/---

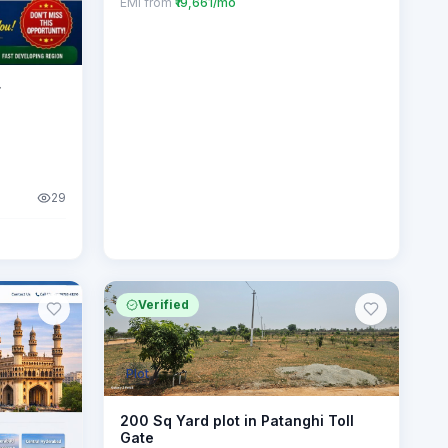
EMI from
₹19,661/mo
r
29
Verified
Plot
200 Sq Yard plot in Patanghi Toll
Gate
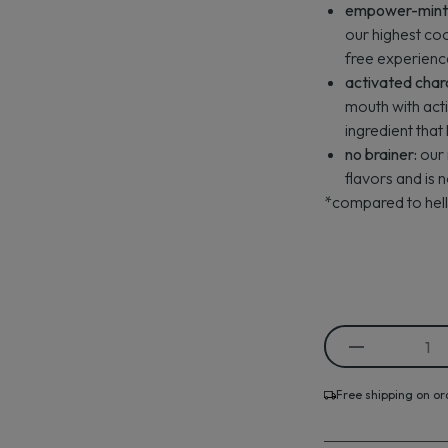
empower-mint a
our highest coo
free experienc
activated char
mouth with act
ingredient that
no brainer:
our 
flavors and is 
*compared to hello
Free shipping on or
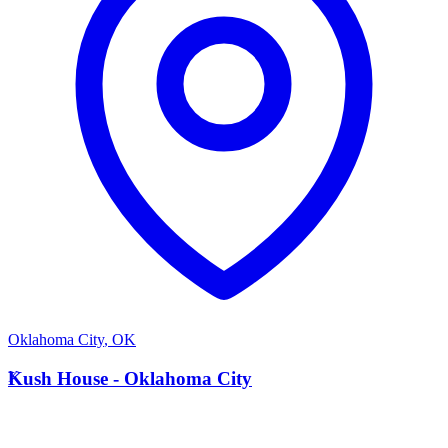
Oklahoma City
,
OK
K
Kush House - Oklahoma City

\---

Within the entries, find all lines that contain "City" and copy each one.

Oklahoma City
Kush House - Oklahoma City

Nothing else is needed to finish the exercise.